JIM
The worst part was, she never apologized.
He never understood why it bothered him so much. She’d never been the apologizing sort. She was proud and stubborn, and had to always, always be right. She never said she was sorry, and that was the part that hurt the most.
“Son,” she’d said, her patience infuriating him, “sometimes people fall apart.”
Sometimes people fall apart.
What kind of a lame excuse was that? As if her cheating on his dad was some kind of accident, some kind of unfortunate twist of nature, as if their “falling apart” was no different than rain at a picnic.
If people could fall apart, why couldn’t they fall back together?
But he didn’t ask; he just nodded. His fury was the numbing kind, the kind that froze rather than burned. He couldn’t talk, couldn’t argue with her. He just nodded, like a useless idiot, and let her excuses wash over him.

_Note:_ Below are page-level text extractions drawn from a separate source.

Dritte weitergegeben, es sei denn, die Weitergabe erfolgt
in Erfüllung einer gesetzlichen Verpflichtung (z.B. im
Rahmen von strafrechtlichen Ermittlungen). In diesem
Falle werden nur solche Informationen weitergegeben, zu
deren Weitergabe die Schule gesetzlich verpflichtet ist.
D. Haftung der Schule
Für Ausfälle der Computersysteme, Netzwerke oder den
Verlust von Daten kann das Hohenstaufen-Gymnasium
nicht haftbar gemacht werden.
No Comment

“You can come with me,” she’d said. Come with her to the mainland—well, with her and Lance, the navy guy she’d been sleeping with for two years behind his dad’s back.
But going with her meant leaving Dad. Meant cheating on him the way she had. He wasn’t a cheater. He couldn’t betray the only parent who hadn’t betrayed him. She didn’t like it when he refused. That was the moment she cut him off. He saw it in her eyes, a kind of closing door, a burning bridge. “Fine,” she snapped, and suddenly she stopped caring. He never understood how she did it, how she could turn people off, cut the ties between them as effectively as if she’d slammed a coffin shut over their dead bodies. She’d done it before, to his uncle, to his grandfather, to her friend Bettina when Bettina finally confessed to Jim’s dad that his wife was cheating on him. And she’d done it to her husband years before, only Jim had been too stupid to see it at the time.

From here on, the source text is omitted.